Meta must reform its business practices to ensure Facebook’s algorithms do not amplify hatred and fuel ethnic conflict, Amnesty International said today in the wake of a landmark legal action against Meta submitted in Kenya’s High Court.

The legal action claims that Meta promoted speech that led to ethnic violence and killings in Ethiopia by utilizing an algorithm that prioritizes and recommends hateful and violent content on Facebook. The petitioners seek to stop Facebook’s algorithms from recommending such content to Facebook users and compel Meta to create a 200 billion ($1.6 billion USD) victims’ fund. Amnesty International joins six other human rights and legal organizations as interested parties in the case.

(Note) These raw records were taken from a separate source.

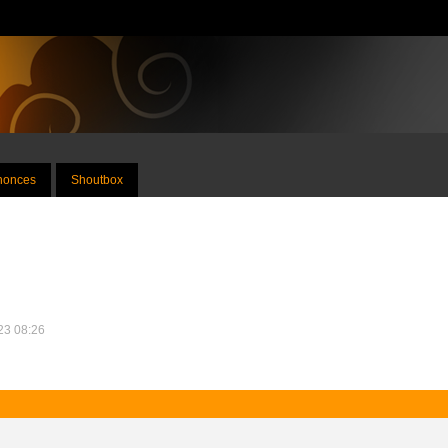
nnonces
Shoutbox
023 08:26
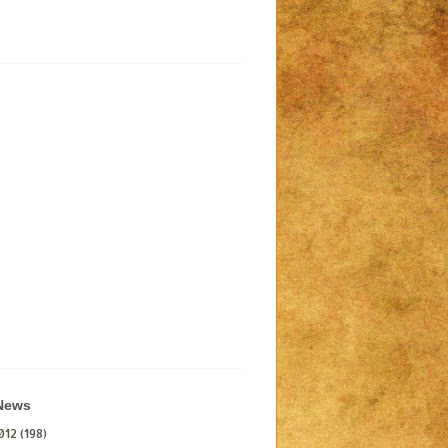
 News
012
(198)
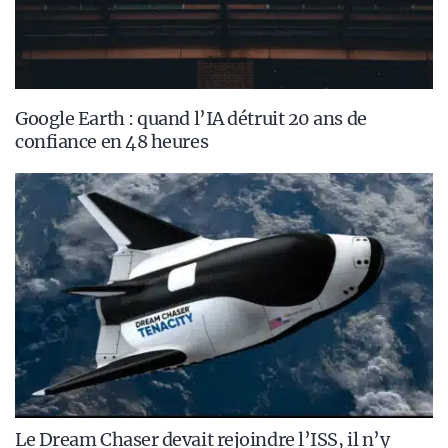
Google Earth : quand l’IA détruit 20 ans de
confiance en 48 heures
Le Dream Chaser devait rejoindre l’ISS, il n’y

“The spread of dangerous content on Facebook lies at the heart of Meta’s pursuit of profit, as its systems are designed to keep people engaged. This legal action is a significant step in holding Meta to account for its harmful business model,” said Flavia Mwangovya, Amnesty International’s Deputy Regional Director of East Africa, Horn, and Great Lakes Region.

One of Amnesty’s staff members in the region was targeted as a result of posts on the social media platform.

“In Ethiopia, the people rely on social media for news and information. Because of the hate and disinformation on Facebook, human rights defenders have also become targets of threats and vitriol.    I saw first-hand how the dynamics on Facebook harmed my own human rights work and hope this case will redress the imbalance,” said Fisseha Tekle, legal advisor at Amnesty International.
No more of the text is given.